Depression often demonstrates itself in the cognitive profile with lower Performance than Verbal IQs (Gregory, 1987; Zimmerman & Woo-Sam, 1973). The reason for the higher Verbal IQ is generally believed to be due to impaired concentration, psychomotor retardation, anxiety, or low motivation. Indeed, some of the diagnostic signs of depression besides those of depressed mood include psychomotor retardation, fatigue, and diminished ability to concentrate or think (American Psychiatric Association, 1994). The size of the V-P pattern has not been consistent in the literature. This V > P pattern may be small, such as the 2.3-point difference on the WAIS for 21 patients with depression studied by Loro and Woodward (1976) or the 3.8-point difference on the WAIS-R for a sample of 62 adult patients with depression (Bornstein, Termeer, Longbrack, Heger, & North, 1989). However, it may average more than 15 points, as it did for Pernicano's (1986) sample of 12 male veterans hospitalized for depression who were administered the WAIS-R.
In a sample of unmedicated, medically healthy, middle-aged to elderly outpatients diagnosed with mild to moderate major depression, Boone et al. (1994) found a V > P pattern for three age groups from 46 to 85 years. Specifically, patients with depression ages 46-59 (N = 36), ages 60-69 (N = 23), and ages 70-85 (N = 14) were contrasted with patients who were not depressed in the same age range (Ns = 58, 54, and 41, respectively). All of the depressed samples showed a mean V > P pattern, with discrepancies of 3.3, 7.6, and 4.1 points, for the three respective age groups. The youngest two groups of controls (ages 46-59 and 60-69) also showed a V > P pattern, with discrepancies of 2.7 and 1.9 points, respectively. However, the 70 to 85-year-old controls showed the opposite pattern of P > V (3.3 points). Overall, the mean V > P difference for the depressed sample was 5 points and the corresponding difference for the controls was 0.5 points, which generally supports the association that is posited between depression and high Verbal IQ.
Inpatients and outpatients with bipolar disorder have also been shown to obtain a V > P pattern on the Wechsler tests (Hoff et al., 1990; Nair, Muller, Gutbrodt, Buffet, & Schwartz, 1979). A sample of 35 inpatients with bipolar disorder (46% male; mean age = 36.5 years; 29% not medicated, 71% on lithium or another medication) obtained a 5.8-point V > P profile (Hoff et al., 1990). Additionally, a sample of 21 outpatients with bipolar disorder (38% male, mean age = 50), all on lithium therapy, obtained an 11-point V > P profile (WAIS V-IQ = 97.7 and P-IQ = 86.9; Nair et al., 1979). The sample's worst performance was in Digit Symbol, although the most interesting finding was the significant negative correlation between Performance IQ and duration of lithium therapy (r = -.52). The lowest P-IQs were earned by patients with bipolar disorder who had been on lithium therapy for the longest time. Those on lithium for the longest time also tended to be characterized by mental slowness. This slowness, rather than diminished accuracy, may account for the depressed P-IQ (Judd, Hubbard, Janowsky, Huey, & Takashi, 1977). Nonetheless, evidence from animal behavior studies (Johnson & Barker, 1972) suggests that lithium's effects may emerge by "impairing central analysis of stimulus input whereby significance is attached to sensory information" (p. 666). Consistent with both proposed explanations are the significant negative correlations between length of lithium therapy and the success of patients with bipolar disorder on Picture Arrangement and Digit Symbol (Nair et al., 1979).

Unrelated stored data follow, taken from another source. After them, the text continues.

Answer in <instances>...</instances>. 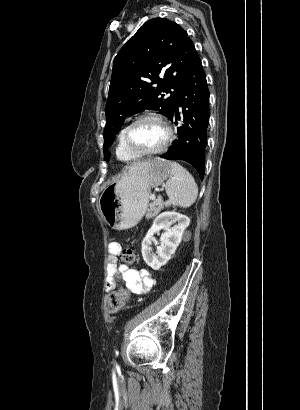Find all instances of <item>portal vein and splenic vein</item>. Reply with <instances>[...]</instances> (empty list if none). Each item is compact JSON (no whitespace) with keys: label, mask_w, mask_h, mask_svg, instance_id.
I'll list each match as a JSON object with an SVG mask.
<instances>
[{"label":"portal vein and splenic vein","mask_w":300,"mask_h":410,"mask_svg":"<svg viewBox=\"0 0 300 410\" xmlns=\"http://www.w3.org/2000/svg\"><path fill=\"white\" fill-rule=\"evenodd\" d=\"M155 195L154 194H152V195H150V199H152V200H155Z\"/></svg>","instance_id":"1"}]
</instances>
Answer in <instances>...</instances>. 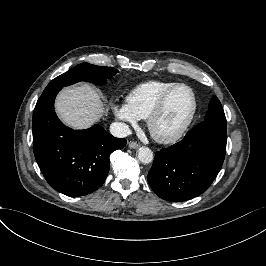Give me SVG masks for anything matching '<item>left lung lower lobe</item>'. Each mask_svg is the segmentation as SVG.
I'll use <instances>...</instances> for the list:
<instances>
[{
	"instance_id": "obj_1",
	"label": "left lung lower lobe",
	"mask_w": 266,
	"mask_h": 266,
	"mask_svg": "<svg viewBox=\"0 0 266 266\" xmlns=\"http://www.w3.org/2000/svg\"><path fill=\"white\" fill-rule=\"evenodd\" d=\"M226 132L192 128L178 143L156 152L147 179L162 199L182 202L201 195L220 171Z\"/></svg>"
}]
</instances>
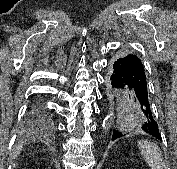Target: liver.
<instances>
[{"label": "liver", "instance_id": "6515ba94", "mask_svg": "<svg viewBox=\"0 0 177 169\" xmlns=\"http://www.w3.org/2000/svg\"><path fill=\"white\" fill-rule=\"evenodd\" d=\"M22 150V144H20L17 148H16V153H15V156L17 154H19V152Z\"/></svg>", "mask_w": 177, "mask_h": 169}]
</instances>
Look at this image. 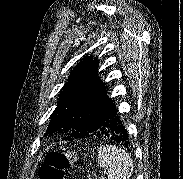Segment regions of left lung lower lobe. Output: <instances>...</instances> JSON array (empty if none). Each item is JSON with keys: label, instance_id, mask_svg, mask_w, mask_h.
Instances as JSON below:
<instances>
[{"label": "left lung lower lobe", "instance_id": "left-lung-lower-lobe-1", "mask_svg": "<svg viewBox=\"0 0 183 179\" xmlns=\"http://www.w3.org/2000/svg\"><path fill=\"white\" fill-rule=\"evenodd\" d=\"M96 136L107 140L121 143L126 148H129L130 142L128 133L125 128L123 118L114 108L113 112L109 115L108 120L96 131L86 137Z\"/></svg>", "mask_w": 183, "mask_h": 179}]
</instances>
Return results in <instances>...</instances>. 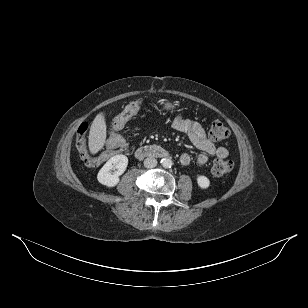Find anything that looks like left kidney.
Masks as SVG:
<instances>
[{"label": "left kidney", "mask_w": 308, "mask_h": 308, "mask_svg": "<svg viewBox=\"0 0 308 308\" xmlns=\"http://www.w3.org/2000/svg\"><path fill=\"white\" fill-rule=\"evenodd\" d=\"M196 180L201 189H207L210 186L209 179L204 175H197Z\"/></svg>", "instance_id": "5707ae66"}]
</instances>
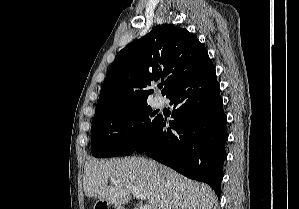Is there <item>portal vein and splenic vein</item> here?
<instances>
[{
	"instance_id": "obj_1",
	"label": "portal vein and splenic vein",
	"mask_w": 299,
	"mask_h": 209,
	"mask_svg": "<svg viewBox=\"0 0 299 209\" xmlns=\"http://www.w3.org/2000/svg\"><path fill=\"white\" fill-rule=\"evenodd\" d=\"M111 183L117 184L118 181L117 180H111ZM131 192L136 198H138L140 200H145L144 196L138 190H135V189L131 188ZM141 209H151V206L149 204H145Z\"/></svg>"
}]
</instances>
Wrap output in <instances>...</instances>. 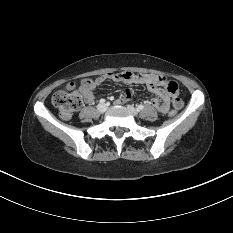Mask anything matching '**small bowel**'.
<instances>
[{"label":"small bowel","mask_w":233,"mask_h":233,"mask_svg":"<svg viewBox=\"0 0 233 233\" xmlns=\"http://www.w3.org/2000/svg\"><path fill=\"white\" fill-rule=\"evenodd\" d=\"M121 82L124 84H142L155 95L152 100V105L160 112L167 113L171 107L179 109L182 106V101L178 97L179 86L176 81L168 80L164 76L147 74V73H131V72H109L105 73L93 80L84 93V100L88 104H92L95 100L93 89L100 86L105 80ZM133 90L126 89L124 94L117 99V104H122L133 97Z\"/></svg>","instance_id":"1"}]
</instances>
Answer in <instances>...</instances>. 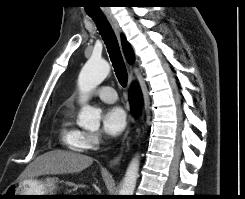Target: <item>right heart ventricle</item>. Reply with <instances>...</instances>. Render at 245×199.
<instances>
[{
  "instance_id": "e07e8e85",
  "label": "right heart ventricle",
  "mask_w": 245,
  "mask_h": 199,
  "mask_svg": "<svg viewBox=\"0 0 245 199\" xmlns=\"http://www.w3.org/2000/svg\"><path fill=\"white\" fill-rule=\"evenodd\" d=\"M60 137L65 146L73 152H84L87 150L84 141L85 133L79 129L73 120V110H67L59 122Z\"/></svg>"
}]
</instances>
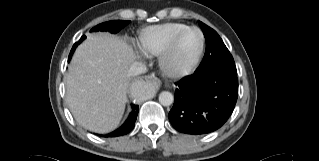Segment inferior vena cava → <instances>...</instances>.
Here are the masks:
<instances>
[{
    "label": "inferior vena cava",
    "mask_w": 319,
    "mask_h": 161,
    "mask_svg": "<svg viewBox=\"0 0 319 161\" xmlns=\"http://www.w3.org/2000/svg\"><path fill=\"white\" fill-rule=\"evenodd\" d=\"M145 72H146V66L145 64L141 62H134L128 70V73L131 76L140 75Z\"/></svg>",
    "instance_id": "inferior-vena-cava-1"
}]
</instances>
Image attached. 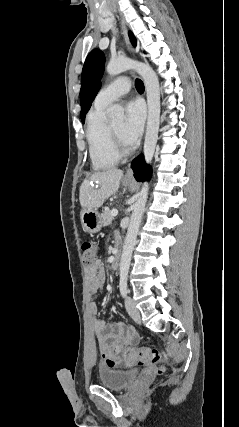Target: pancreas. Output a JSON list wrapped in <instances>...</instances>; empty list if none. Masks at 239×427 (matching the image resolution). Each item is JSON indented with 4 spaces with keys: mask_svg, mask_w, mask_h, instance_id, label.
Returning a JSON list of instances; mask_svg holds the SVG:
<instances>
[{
    "mask_svg": "<svg viewBox=\"0 0 239 427\" xmlns=\"http://www.w3.org/2000/svg\"><path fill=\"white\" fill-rule=\"evenodd\" d=\"M113 217L111 216V211L109 209L104 210L102 214L103 226H108L111 224Z\"/></svg>",
    "mask_w": 239,
    "mask_h": 427,
    "instance_id": "1",
    "label": "pancreas"
}]
</instances>
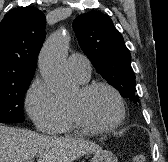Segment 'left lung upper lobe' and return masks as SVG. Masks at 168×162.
<instances>
[{
	"label": "left lung upper lobe",
	"instance_id": "obj_1",
	"mask_svg": "<svg viewBox=\"0 0 168 162\" xmlns=\"http://www.w3.org/2000/svg\"><path fill=\"white\" fill-rule=\"evenodd\" d=\"M79 45L96 71L119 90L122 97L138 103L131 54L112 20L98 11L79 15L73 22Z\"/></svg>",
	"mask_w": 168,
	"mask_h": 162
}]
</instances>
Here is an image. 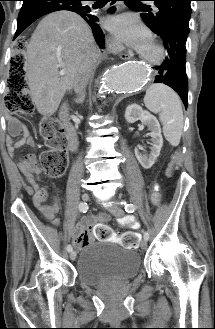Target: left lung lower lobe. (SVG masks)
Returning <instances> with one entry per match:
<instances>
[{
    "mask_svg": "<svg viewBox=\"0 0 215 329\" xmlns=\"http://www.w3.org/2000/svg\"><path fill=\"white\" fill-rule=\"evenodd\" d=\"M156 33L163 41L168 56L161 66L156 67L158 74L155 83H164L174 89L181 97L185 108L188 105V82L186 74V41L188 35L174 26L164 25Z\"/></svg>",
    "mask_w": 215,
    "mask_h": 329,
    "instance_id": "left-lung-lower-lobe-1",
    "label": "left lung lower lobe"
}]
</instances>
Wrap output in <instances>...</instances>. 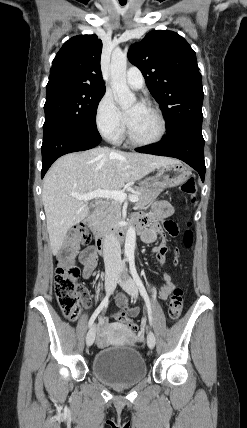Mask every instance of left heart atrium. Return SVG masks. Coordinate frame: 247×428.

Because of the various hypotheses advanced for the relatively low P-IQs of patients with depression and bipolar disorder, for example, psychomotor retardation, fatigue, and mental slowness, the WAIS-III factor index profile on these samples of patients will be especially interesting to evaluate. Of particular interest will be the relationship of POI to PSI, and the relationship of each of these nonverbal scales to VCI.